Place-name Correctness -- in Scotland

Readers of recent posts here will have noted how confusing the correctness of American Indian names is. Apparently it is incorrect to name sporting teams with Indian names but highly correct to replace "white" names for towns, rivers etc. with Indian names (but "Squaw Mountain" is a no-no, however).

Well, if it's any consolation, there are similar sensitivities in Britain. Would you believe that it's sometimes incorrect to refer to Scotland's largest city by name? To explain why, I have to give you a quick bit of history. Glasgow was in the 19th and early 20th century Scotland's great industrial city and, as such, it got a reputation as a grimy, ugly place full of poor factory workers. And things got worse after the second world war when Glasgow lost most of its industries (shipbuilding etc) to competition from Asia and elsewhere. So you now have generations of Glaswegians who have lived on welfare payments only. All of which it is now incorrect to mention.

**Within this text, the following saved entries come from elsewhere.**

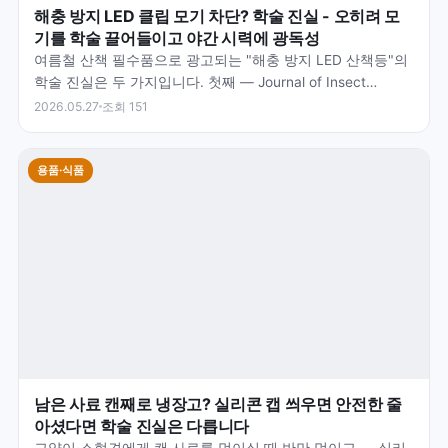
해충 방지 LED 클립 모기 차단? 학술 진실 - 오히려 모
기를 학술 끌어들이고 야간 시력에 광독성
여름철 산책 필수품으로 광고되는 "해충 방지 LED 산책등"의
학술 진실은 두 가지입니다. 첫째 — Journal of Insect
Science 2017 학술 (New…
2026.05.27
조회 151
용품·식품
남은 사료 캔째로 냉장고? 실리콘 캡 씌우면 안전한 줄
아셨다면 학술 진실은 다릅니다
고양이·소형견에게 캔 사료를 먹이실 때 반만 먹이고 — 실리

So how did a recent article in the "The Times" about the high level of crime (particularly knife-crimes) in Glasgow refer to it? Here's what they said (excerpt):

"The attacks have been fuelled by a "booze and blades" culture in the west of Scotland which has claimed more than 160 lives over the past five years. Since January there have been 13 murders, 145 attempted murders and 1,100 serious assaults involving knives in the west of Scotland. The problem is made worse by sectarian violence, with hospitals reporting higher admissions following Old Firm [football] matches".


So the whole of the "West of Scotland" got the blame for the misdeeds of the Glaswegians!

Note: I am not dissing the Glaswegians or the Scots generally in what I say above. I speak as someone who has a great affection for Scotland and some background in studying the Scots.